La Commission d'examen des plaintes concernant la police militaire du Canada (CPPM) a interrogé à ce jour 60 témoins dans le cadre de l'enquête qu'elle mène sur les allégations de mauvais traitements qui auraient été infligés à des détenus afghans par des membres de la police militaire des Forces armées canadiennes (FAC) durant leur déploiement en Afghanistan en 2010-2011.

Selon des informations obtenues par La Presse, les enquêteurs de la CPPM ont pu commencer à interroger des témoins des événements à partir de juillet 2017 seulement, même si l'enquête a officiellement été lancée en novembre 2015.

La CPPM a décidé de mener cette enquête le jour même de la prestation de serment du gouvernement Trudeau, après que La Presse eut révélé en mai 2015 que des policiers militaires canadiens en mission en Afghanistan avaient instauré un climat de terreur au centre de détention de la base de Kandahar sans jamais être sanctionnés par le ministère de la Défense.

Dans le cadre de son enquête, la CPPM tente notamment de savoir si des ordres « provenant d'Ottawa » ont été donnés afin d'étouffer cette affaire pour ne pas nuire à la réputation internationale du Canada, des Forces armées canadiennes ou de membres de la police militaire.

« Les entrevues avec les témoins ont débuté en juillet 2017 et sont actuellement presque complétées. Soixante témoins ont été interviewés à ce jour. Cela a pris du temps en raison du grand nombre de témoins, et du fait que nous avons identifié de nouveaux témoins au fur et à mesure que l'enquête progressait. »

- Michael Tansey, porte-parole de la CPPM, dans un courriel à La Presse

« La Commission a aussi fait face à des défis pour compléter les entrevues en raison de la situation géographique des témoins qui résident à différents endroits au pays et à l'extérieur du pays. De plus, certains témoins étaient en mission à l'étranger et la Commission a déterminé qu'il était préférable d'attendre leur retour pour effectuer des entrevues plus complètes », a-t-il ajouté.

M. Tansey a aussi indiqué que la CPPM avait dû multiplier les efforts afin d'obtenir tous les documents liés aux événements survenus au centre de détention de la base de Kandahar et impliquant des membres de la police militaire. La CPPM a dû demander l'intervention du Grand Prévôt des Forces armées canadiennes (GPFC) afin d'obtenir les autres documents pertinents.

« Nous avons reçu la divulgation d'une partie de l'information et des documents demandés en juin 2017, mais on s'est rendu compte qu'il manquait toujours des documents. La plupart des documents pertinents sont détenus par d'autres organisations des Forces armées canadiennes. [...] Au mois de novembre 2017, la Commission a demandé l'assistance du GPFC pour que la CPPM puisse accéder aux documents identifiés. En décembre 2017, le GPFC a présenté une requête auprès de l'organisation des FAC qui détient les documents. L'accès nous a été accordé le 1er mars 2018, et la CPPM est présentement en train de faire l'inspection des documents », a indiqué M. Tansey.
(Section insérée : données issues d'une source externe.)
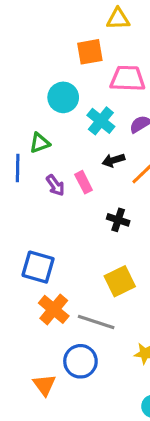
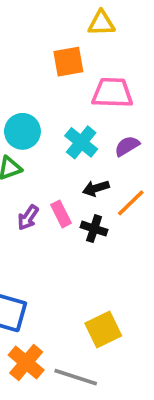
cyan circle: (63, 97) -> (22, 131), moved
purple arrow: (55, 185) -> (28, 218), turned 70
black cross: (118, 220) -> (94, 229), moved

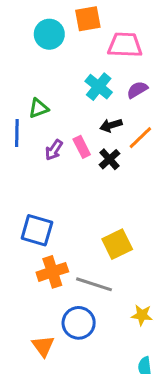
cyan circle: (22, 131) -> (49, 34), moved
black cross: (94, 229) -> (109, 159), turned 30
orange cross: (26, 362) -> (52, 272), turned 32

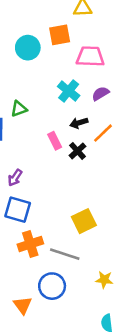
purple arrow: (54, 150) -> (15, 178), moved

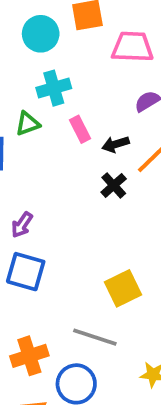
cyan cross: (69, 91) -> (54, 88), moved, turned 35
pink rectangle: (55, 141) -> (80, 129), moved
orange cross: (30, 244) -> (29, 356), moved

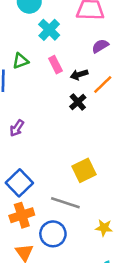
cyan cross: (54, 88) -> (49, 30), moved, turned -30
blue square: (26, 272) -> (19, 183), moved, turned 30

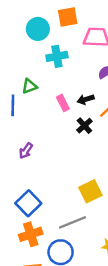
cyan cross: (49, 30) -> (57, 56), turned 36
pink rectangle: (55, 65) -> (63, 103), moved
gray line: (65, 203) -> (72, 222), turned -40

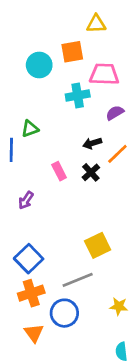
cyan cross: (57, 56) -> (78, 96), moved
pink rectangle: (63, 103) -> (59, 171), moved

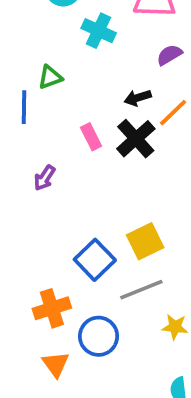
cyan cross: (78, 96) -> (99, 31), moved, turned 35
black cross: (91, 172) -> (136, 139), size x1.5
blue square: (29, 259) -> (95, 260), moved
gray line: (78, 280) -> (141, 290), moved

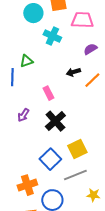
black cross: (136, 139) -> (55, 121), moved

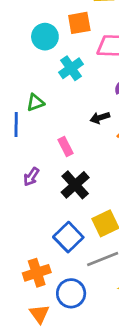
cyan cross: (52, 36) -> (71, 68), turned 30

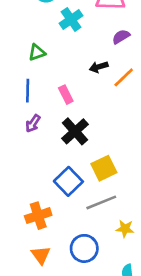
blue line: (16, 125) -> (28, 91), moved
blue circle: (71, 293) -> (84, 248), moved

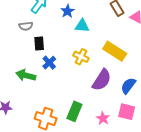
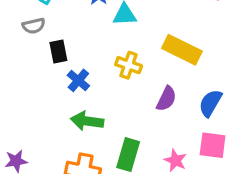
green arrow: (26, 75) -> (87, 121), moved
purple semicircle: (102, 80) -> (166, 99), size x0.7

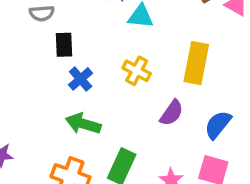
yellow rectangle: (182, 50) -> (196, 63), turned 66

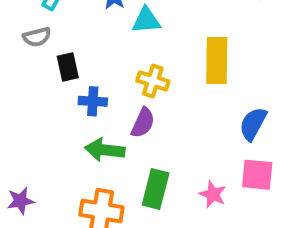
blue cross: (81, 79) -> (93, 101), turned -35
purple semicircle: (172, 113) -> (143, 123), moved

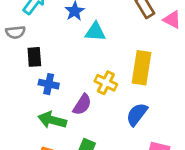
yellow cross: (153, 81) -> (106, 83), moved
blue semicircle: (253, 124) -> (137, 114), moved

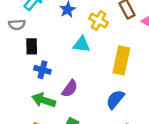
cyan triangle: (95, 32) -> (81, 44), moved
yellow cross: (106, 83) -> (99, 20), moved

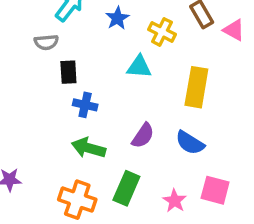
purple semicircle: (70, 89) -> (143, 136), moved
blue semicircle: (115, 99) -> (190, 143), turned -96

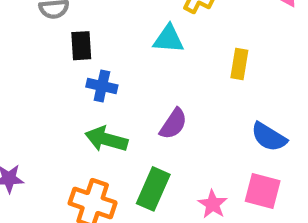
yellow rectangle: (196, 87) -> (239, 64), size x0.6
blue semicircle: (190, 143) -> (269, 137), moved

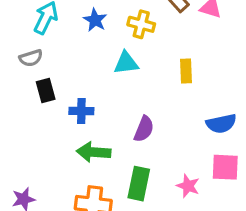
black rectangle: (81, 46) -> (46, 91), moved
blue semicircle: (269, 137) -> (221, 124), turned -32

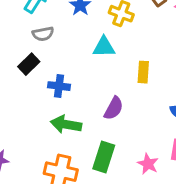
gray semicircle: (31, 58) -> (43, 34), moved
yellow rectangle: (186, 71) -> (143, 72), moved
black rectangle: (46, 91) -> (29, 64), turned 55

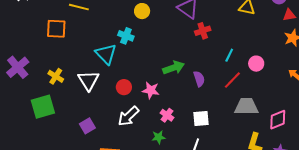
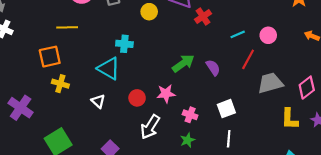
yellow circle: (142, 11) -> (149, 12), moved
cyan line: (229, 55) -> (238, 34), turned 56
yellow cross: (56, 76) -> (60, 84), moved
white triangle: (88, 81) -> (98, 101), size x0.6

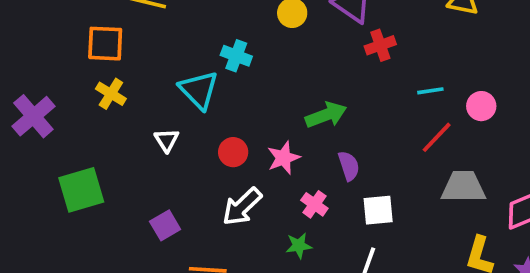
purple semicircle: (213, 68) -> (349, 166), moved
pink star: (166, 94) -> (284, 158), turned -30

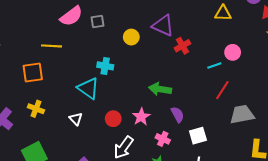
yellow cross: (111, 94) -> (36, 109), moved
pink circle: (481, 106) -> (233, 52), moved
green arrow: (326, 115) -> (160, 89), turned -140

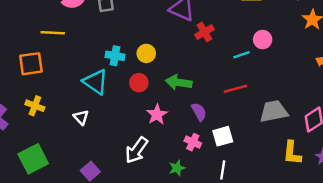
yellow circle: (131, 37) -> (146, 53), moved
red line: (222, 90) -> (235, 89), moved, turned 42
red circle: (113, 119) -> (139, 83), moved
pink cross: (163, 139) -> (193, 142), moved

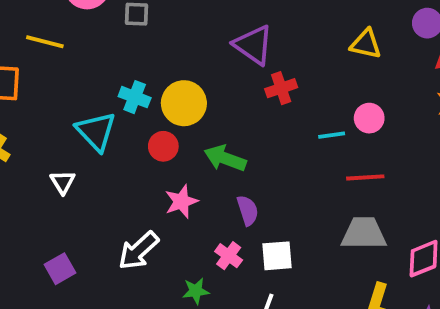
yellow circle: (146, 53) -> (184, 103), size x1.5
red line: (235, 89) -> (365, 177), moved

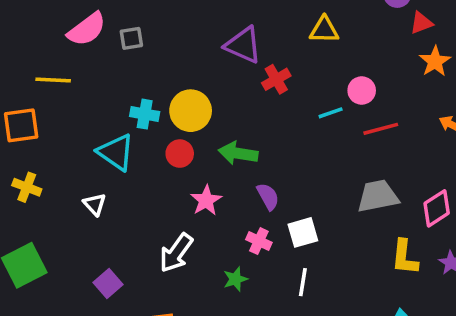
yellow triangle: (366, 44) -> (324, 30), moved
red line: (365, 177) -> (381, 129), moved

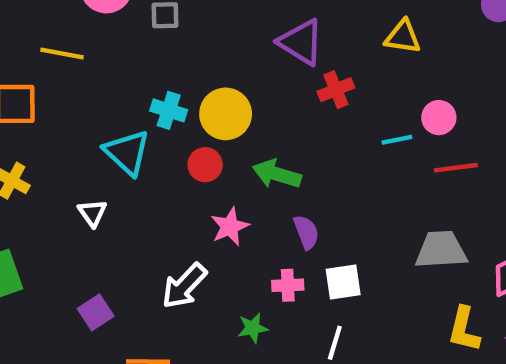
pink cross: (259, 241) -> (288, 285), turned -35

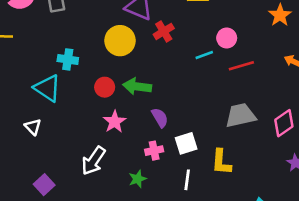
yellow circle: (226, 114) -> (120, 41), moved
red circle: (205, 165) -> (105, 87), moved
yellow L-shape: (464, 329) -> (221, 162), moved

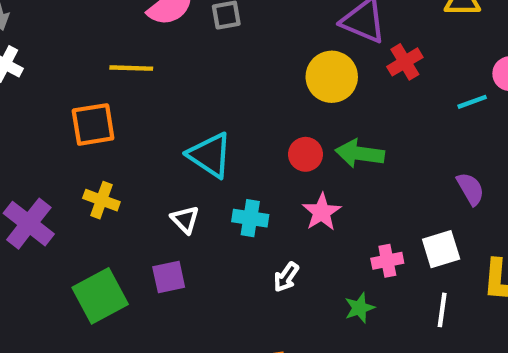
cyan cross: (68, 59) -> (250, 218), moved
purple semicircle: (160, 118) -> (470, 189), moved
white arrow: (93, 161) -> (286, 277), size x0.6
purple square: (44, 185) -> (169, 277), moved, turned 30

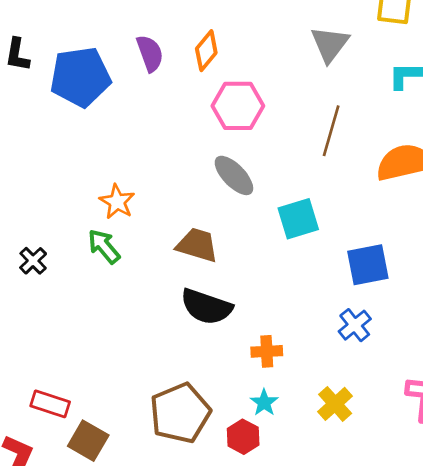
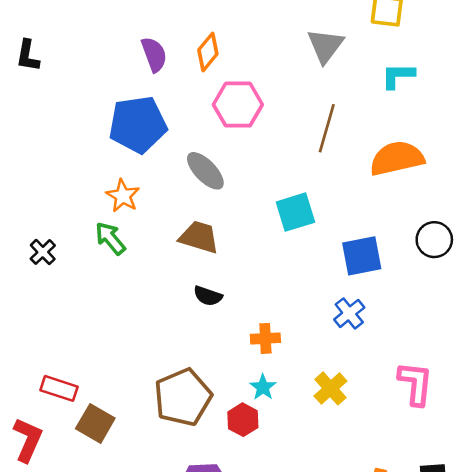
blue pentagon: (80, 77) -> (138, 125), moved
gray ellipse: (234, 175) -> (205, 171), moved
black semicircle: (206, 307) -> (208, 296), size x0.6

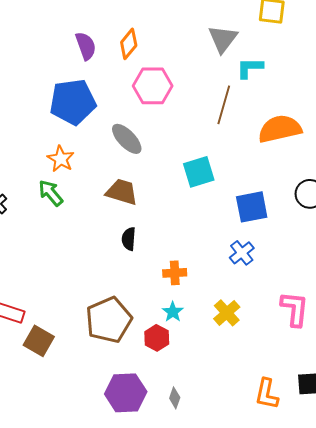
cyan L-shape: (398, 76) -> (250, 68), moved
black semicircle: (208, 296) -> (129, 239), turned 75

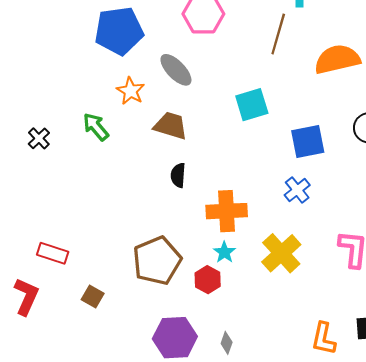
orange star: (61, 159) -> (131, 91), moved
orange cross: (175, 273) -> (227, 211), size x1.6
yellow cross: (227, 313) -> (281, 253), size x1.4
brown square: (39, 341) -> (93, 296), moved, size x0.7

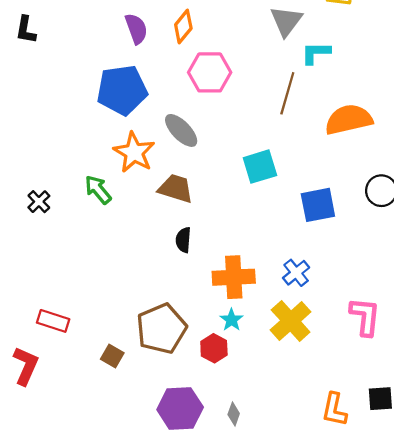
orange star: (131, 91) -> (134, 152), size x1.4
blue cross: (297, 190) -> (296, 273), moved
brown square: (93, 296) -> (112, 356), moved

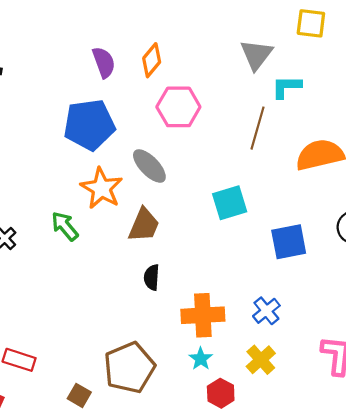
brown trapezoid: (176, 188) -> (144, 225), turned 96
yellow cross: (291, 321) -> (261, 360), size x0.7
red hexagon: (214, 348) -> (221, 393), moved

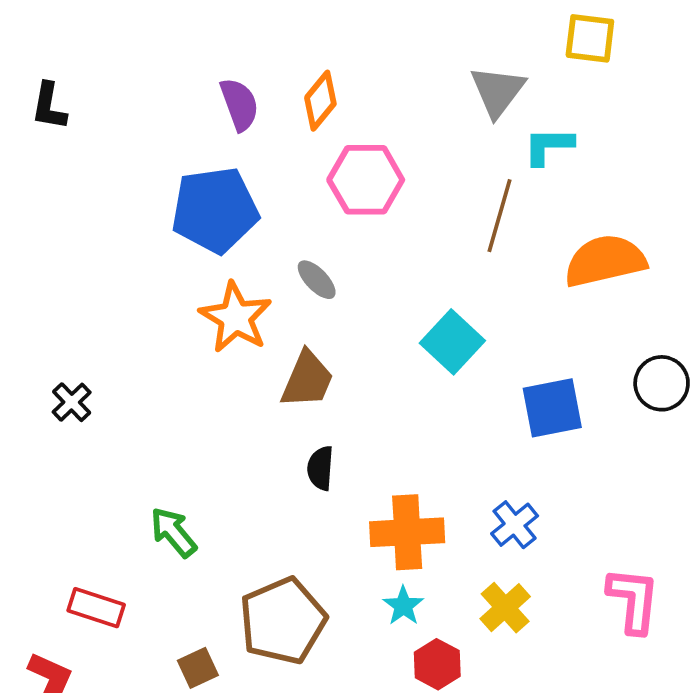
gray ellipse: (149, 166) -> (317, 280), size x0.7
cyan square: (230, 203) -> (452, 342), turned -30
green arrow: (65, 226) -> (173, 532), moved
brown square: (79, 395) -> (198, 668), turned 35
M. Tansey a souligné que même si la CPPM a fait « beaucoup de progrès dans son enquête », il demeure difficile de préciser quand elle va remettre son rapport et ses conclusions quant aux événements qui seraient survenus au centre de détention de la base de Kandahar, d'autant que les enquêteurs doivent encore passer au peigne fin « un volume important de documents et de matériel électronique reliés à la mission en Afghanistan ».

Rappelons que les gestes répréhensibles qui font l'objet de l'enquête de la CPPM se seraient produits en décembre 2010 et janvier 2011, alors que la mission de combat des soldats canadiens en Afghanistan tirait à sa fin.

Selon les informations publiées dans La Presse en mai 2015, des policiers militaires canadiens, exécutant les instructions de leurs supérieurs, auraient fait des « entrées dynamiques » dans les cellules du centre de détention de la base de Kandahar, où se trouvaient une quarantaine de prisonniers afghans. L'objectif de ces entrées dynamiques était de contraindre les prisonniers à dévoiler des informations susceptibles d'aider les troupes canadiennes et leurs alliés occidentaux à contrer les menaces des insurgés talibans ou à trouver des caches d'armes. Les incursions des policiers militaires ont été filmées, les cellules du centre de détention étant munies de caméras de surveillance.

En confirmant la tenue d'une enquête, en novembre 2015, la présidente de la CPPM, Hilary McCormack, avait déclaré que « l'allégation selon laquelle la police militaire aurait pu avoir été impliquée dans une tentative d'étouffer l'affaire en dissimulant des inconduites commises par des membres de la police militaire ou d'autres membres des FAC est très sérieuse ».